Note: This could take a few minutes.
neural_models.fit(
X = X_train,
y = y_train)
5. Get the average accuracy for each hyper-parameter.
neural_avg_scores = neural_models.cv_results_["mean_test_score"]
6. Display the average accuracy for each hyper-parameter.
for i in range(0, 5):
print("{:>3} : {:0.3f}"
.format(neural_params[i], neural_avg_scores[i]))
7. Plot the change in accuracy over each hyper-parameter.
plt.plot(
neural_params,
neural_avg_scores)
plt.xlabel("Hidden Layer Nodes")
plt.ylabel("Accuracy")
plt.show()
8. Get the hyper-parameter, average accuracy, and standard error for the top-performing model.
neural_top_index = np.argmax(neural_avg_scores)
neural_top_param = neural_params[neural_top_index]
neural_top_score = neural_avg_scores[neural_top_index]
neural_top_error = neural_models.cv_results_["std_test_score"][neural_top_index]
9. Inspect the statistics of the top-performing 10 models.
print("Top nnet model is k = {:d} at {:0.2f} +/- {:0.3f} accuracy"
.format(neural_top_param, neural_top_score, neural_top_error))
1. Compare the top three performers numerically.
print("KNN: {:0.2f} +/- {:0.3f} accuracy"
.format(knn_top_score, knn_top_error))
print("Tree: {:0.2f} +/- {:0.3f} accuracy"
.format(tree_top_score, tree_top_error))
print("NNet: {:0.2f} +/- {:0.3f} accuracy"
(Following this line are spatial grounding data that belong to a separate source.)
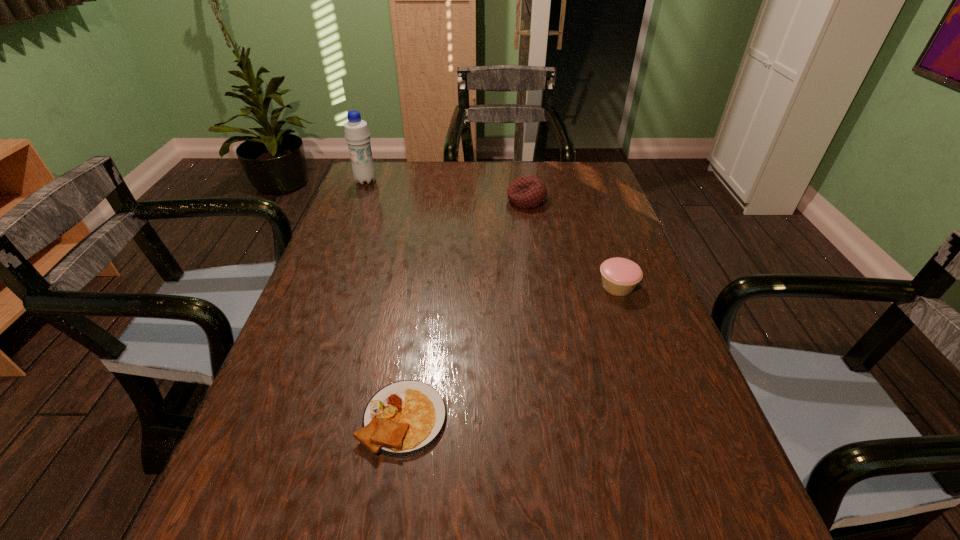 Find the location of a particular element. blank space located 0.070m on the left of the cupcake is located at coordinates (568, 286).

Locate an element on the screen. This screenshot has height=540, width=960. vacant region located on the right of the nearest object is located at coordinates (562, 418).

You are a GUI agent. You are given a task and a screenshot of the screen. Output one action in this format:
    pyautogui.click(x=<x>, y=<y>)
    Task: Click on the water bottle located at the far edge
    
    Given the screenshot: What is the action you would take?
    pyautogui.click(x=357, y=135)

Locate an element on the screen. beanbag positioned at the far edge is located at coordinates (526, 192).

This screenshot has width=960, height=540. I want to click on object present at the left edge, so click(357, 135).

At what (x,y) coordinates should I click in order to perform the action: click on object that is at the right edge. Please return your answer as a coordinate pair (x, y). Looking at the image, I should click on (620, 276).

What are the coordinates of `object located at the far left corner` in the screenshot? It's located at (357, 135).

Find the location of `free spot at the far edge of the desktop`. free spot at the far edge of the desktop is located at coordinates [552, 171].

In the image, there is a desktop. Where is `free region at the left edge`? free region at the left edge is located at coordinates (235, 469).

Locate an element on the screen. free region at the right edge of the desktop is located at coordinates (618, 418). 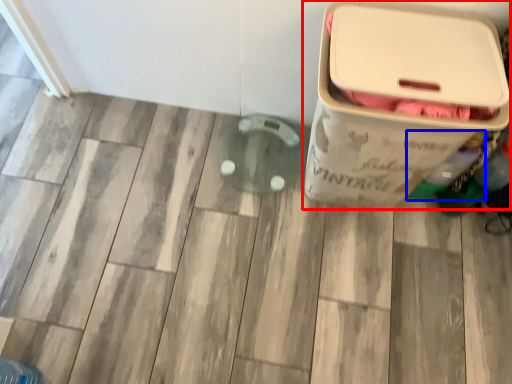 Question: Which object is further to the camera taking this photo, waste container (highlighted by a red box) or bottle (highlighted by a blue box)?

Choices:
 (A) waste container
 (B) bottle

Answer: (B) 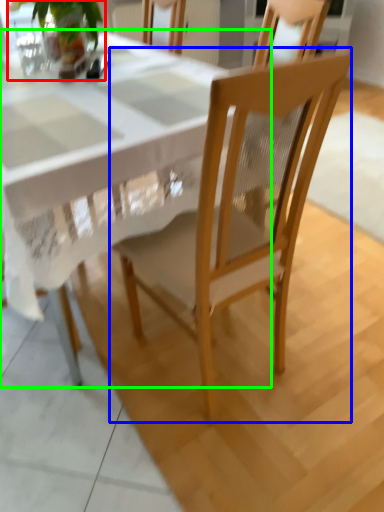 Question: Estimate the real-world distances between objects in this image. Which object is farther from houseplant (highlighted by a red box), chair (highlighted by a blue box) or round table (highlighted by a green box)?

Choices:
 (A) chair
 (B) round table

Answer: (A) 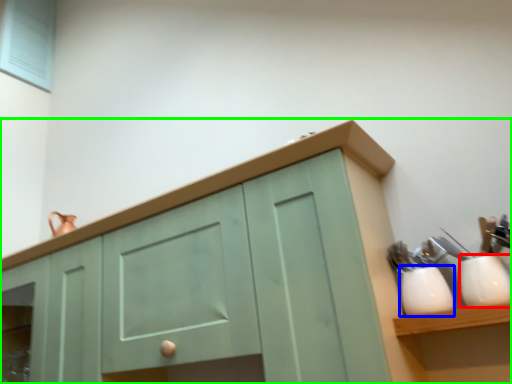 Question: Which is nearer to the tableware (highlighted by a red box)? tableware (highlighted by a blue box) or cabinetry (highlighted by a green box).

Choices:
 (A) tableware
 (B) cabinetry

Answer: (A) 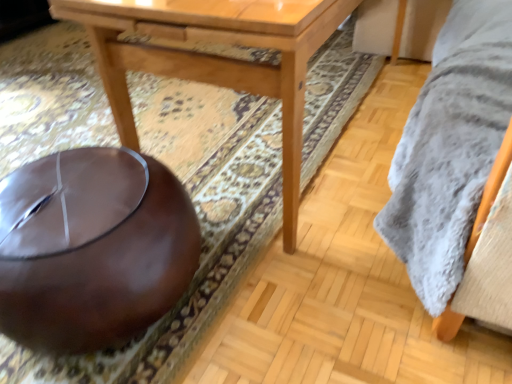 I want to click on unoccupied space behind brown leather bean bag at lower left, so click(176, 153). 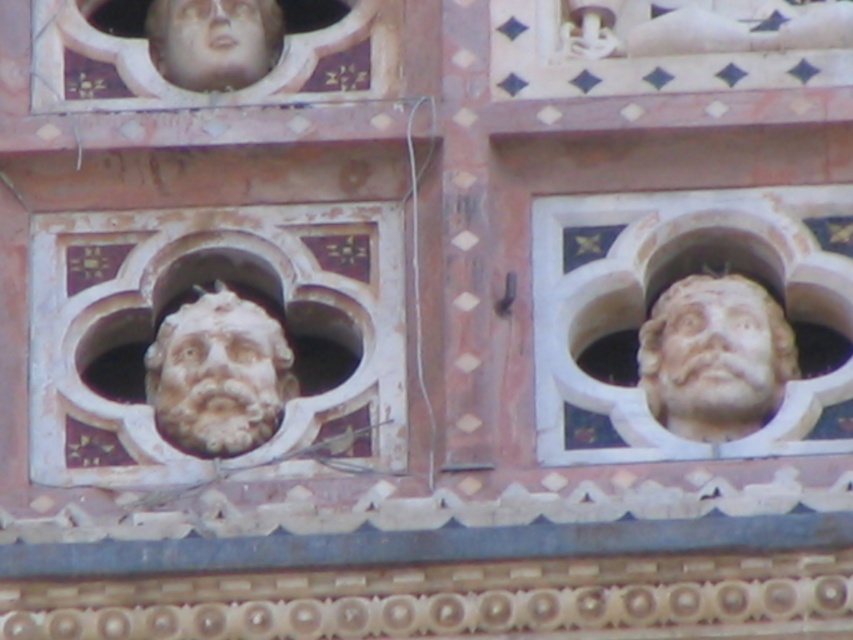 Who is more distant from viewer, (67, 337) or (723, 404)?

Point (67, 337)

Does white stone face at center-left appear over white marble head at right?

Actually, white stone face at center-left is below white marble head at right.

Does point (299, 241) lie in front of point (724, 300)?

No, it is behind (724, 300).

You are a GUI agent. You are given a task and a screenshot of the screen. Output one action in this format:
    pyautogui.click(x=<x>, y=<y>)
    Task: Click on the white stone face at center-left
    
    Given the screenshot: What is the action you would take?
    pyautogui.click(x=189, y=292)

Is matte stone face at upper left to the right of smooth stone face at upper center from the viewer's perspective?

In fact, matte stone face at upper left is to the left of smooth stone face at upper center.

Is matte stone face at upper left behind smooth stone face at upper center?

Yes.

At what (x,y) coordinates should I click in order to perform the action: click on matte stone face at upper left. Please return your answer as a coordinate pair (x, y). Looking at the image, I should click on (206, 52).

Is point (277, 58) farther from camera compared to point (265, 422)?

Yes.

Which of these two, matte stone face at upper left or white stone face at center, stands taller?

white stone face at center is taller.

At what (x,y) coordinates should I click in order to perform the action: click on matte stone face at upper left. Please return your answer as a coordinate pair (x, y). The width and height of the screenshot is (853, 640). Looking at the image, I should click on (206, 52). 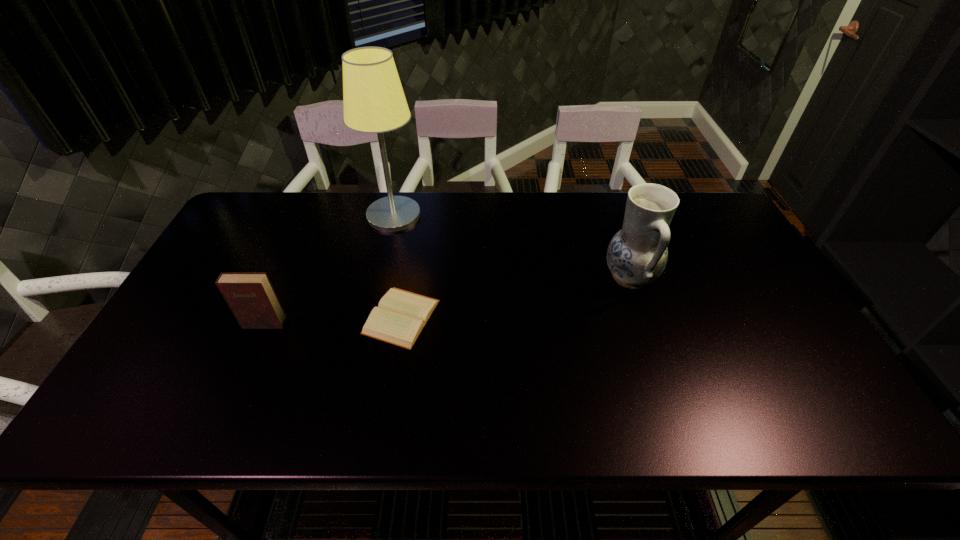 Find the location of a particular element. This screenshot has width=960, height=540. the farthest object is located at coordinates (374, 102).

Locate an element on the screen. The image size is (960, 540). the tallest object is located at coordinates (374, 102).

Identify the location of pottery. (637, 255).

Image resolution: width=960 pixels, height=540 pixels. I want to click on the rightmost object, so click(637, 255).

Where is `the taller diary`? The height and width of the screenshot is (540, 960). the taller diary is located at coordinates (251, 297).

.format(neural_top_score, neural_top_error))
2. Compare the top-three performing models visually.
plt.errorbar(
x = [knn_top_score, tree_top_score, neural_top_score],
y = ["KNN", "Tree", "NNet"],
xerr = [knn_top_error, tree_top_error, neural_top_error],
linestyle = "none",
marker = "o")
plt.xlim(0, 1)
3. Question: Which model would you choose based on this information?
1. Create a final model based on the top-performing algorithm and hyper-parameter.
final_model = DecisionTreeClassifier(
max_depth = 3)
2. Train the final model using the entire training set.
final_model.fit(
X = X_train,
y = y_train)
6. Predict the labels of the test set using the hold-out test set.
final_predictions = final_model.predict(X_test)
7. Get the final prediction accuracy.
final_score = accuracy_score(
y_true = y_test,
y_pred = final_predictions)
8. Inspect the final prediction accuracy.
print(final_score)
Question to be answered: Is Jack (from the Titanic) a high risk or low risk policy?
1. Create an input feature for Jack.
X_jack = pd.DataFrame(
columns = ["Gender", "State_Rate", "Height", "Weight", "BMI", "Age"],
data = [[1, 0.09080315, 183, 75, 22.4, 20]])
2. Predict the risk class of Jack.
final_model.predict(X_jack)[0]
3. Predict the probablility that Jack belongs to the above risk class.
final_model.predict_proba(X_jack)[0][1]
4. Question: Would you offer life insurance to Jack?